Celiac disease and gluten intolerance are real health issues that can cause significant discomfort and physical damage. For people with these conditions, following a gluten-free diet is a medical necessity, not just a fad. Some people choose a gluten-free lifestyle for other reasons, such as helping them focus more on consuming whole foods and fewer processed foods. In any case, people who avoid gluten-containing foods get used to reading lots of food labels. Checking ingredient lists and allergen statements on food packaging is essential in order to really know if a food is gluten-free or not.
Monosodium glutamate (MSG) is a gluten-free ingredient. Nevertheless, confusion about its gluten-free status is understandable for a couple of reasons. The first and most obvious reason is that the words “gluten” and “glutamate” both start with the same letters and sound quite similar (due to the beginning “gloot” sound).
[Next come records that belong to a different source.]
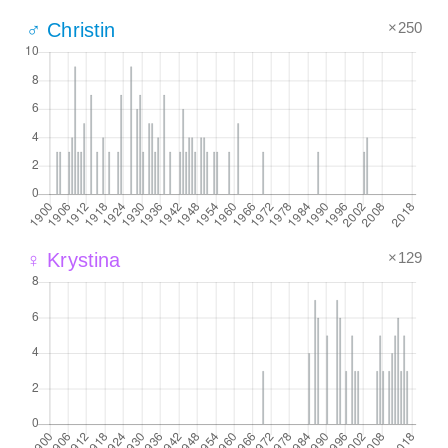
×250
♂ Christin
×129
♀ Krystina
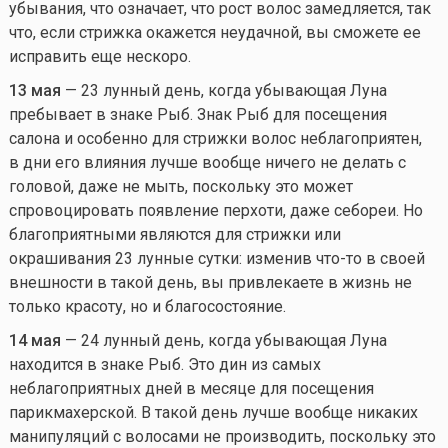
убывания, что означает, что рост волос замедляется, так
что, если стрижка окажется неудачной, вы сможете ее
исправить еще нескоро.
13 мая
— 23 лунный день, когда убывающая Луна
пребывает в знаке Рыб. Знак Рыб для посещения
салона и особенно для стрижки волос неблагоприятен,
в дни его влияния лучше вообще ничего не делать с
головой, даже не мыть, поскольку это может
спровоцировать появление перхоти, даже себореи. Но
благоприятными являются для стрижки или
окрашивания 23 лунные сутки: изменив
что-то
в своей
внешности в такой день, вы привлекаете в жизнь не
только красоту, но и благосостояние.
14 мая
— 24 лунный день, когда убывающая Луна
находится в знаке Рыб. Это дин из самых
неблагоприятных дней в месяце для посещения
парикмахерской. В такой день лучше вообще никаких
манипуляций с волосами не производить, поскольку это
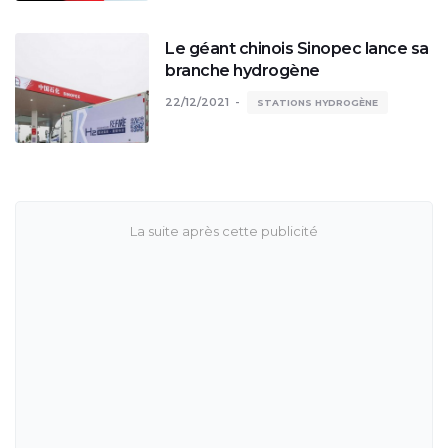
Le géant chinois Sinopec lance sa
branche hydrogène
22/12/2021
STATIONS HYDROGÈNE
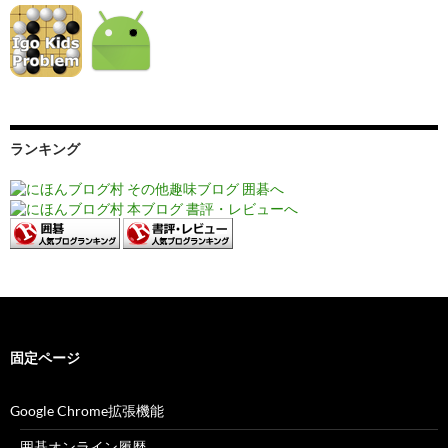
ランキング
固定ページ
Google Chrome拡張機能
囲碁オンライン履歴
The second reason is that initial commercial production of MSG, which began in 1908, relied on wheat gluten as a starting product. Wheat was chosen because it contained a large amount of glutamic acid, the same amino acid that’s the main component of MSG. Today, however, monosodium glutamate is produced by fermentation of a carbohydrate source (typically beet or corn sugars) and gluten is not involved in the process. (For more background on how MSG is produced, check out this article from the American Journal of Clinical Nutrition.) The processes used to produce MSG render highly purified crystals that are free of gluten. Tricia Thompson, the “Gluten Free Dietitian” covered the topic of gluten and monosodium glutamate very nicely in this blog post.
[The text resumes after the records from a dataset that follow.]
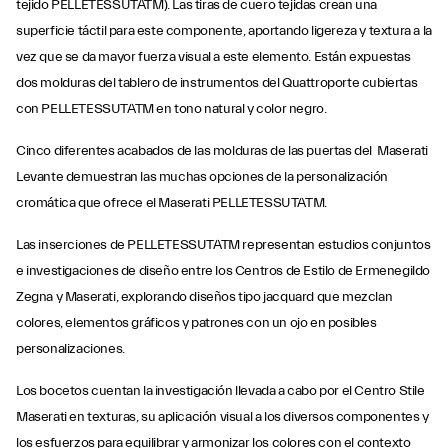
tejido PELLETESSUTATM). Las tiras de cuero tejidas crean una
superficie táctil para este componente, aportando ligereza y textura a la
vez que se da mayor fuerza visual a este elemento. Están expuestas
dos molduras del tablero de instrumentos del Quattroporte cubiertas
con PELLETESSUTATM en tono natural y color negro.
Cinco diferentes acabados de las molduras de las puertas del Maserati
Levante demuestran las muchas opciones de la personalización
cromática que ofrece el Maserati PELLETESSUTATM.
Las inserciones de PELLETESSUTATM representan estudios conjuntos
e investigaciones de diseño entre los Centros de Estilo de Ermenegildo
Zegna y Maserati, explorando diseños tipo jacquard que mezclan
colores, elementos gráficos y patrones con un ojo en posibles
personalizaciones.
Los bocetos cuentan la investigación llevada a cabo por el Centro Stile
Maserati en texturas, su aplicación visual a los diversos componentes y
los esfuerzos para equilibrar y armonizar los colores con el contexto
When you are not cooking for yourself, such as when you eat at restaurants, it’s important to keep in mind that many ingredients that may include MSG, such as sauces, marinades, seasoning mixes and condiments can contain gluten – even though that gluten is not from the MSG itself. Gluten-free eaters should always ask about preparation methods and specifically about these types of ingredients when eating at restaurants, as the wait staff may be thinking about gluten only in the context of bread and flour-based food items.
Labeling of food products as gluten-free has now been standardized by the Food and Drug Administration (as of 2013) and food manufacturers that claim gluten-free status of their product on the label must comply with all requirements established by the FDA regulations. If you must avoid gluten for your health, always read ingredients lists and look for allergen statements (such as “Contains wheat”) or the accepted FDA labeling phrases: “gluten-free”, “free of gluten”, “no gluten” or “without gluten”. Check food labels every time you purchase the product as production recipes can change at any time.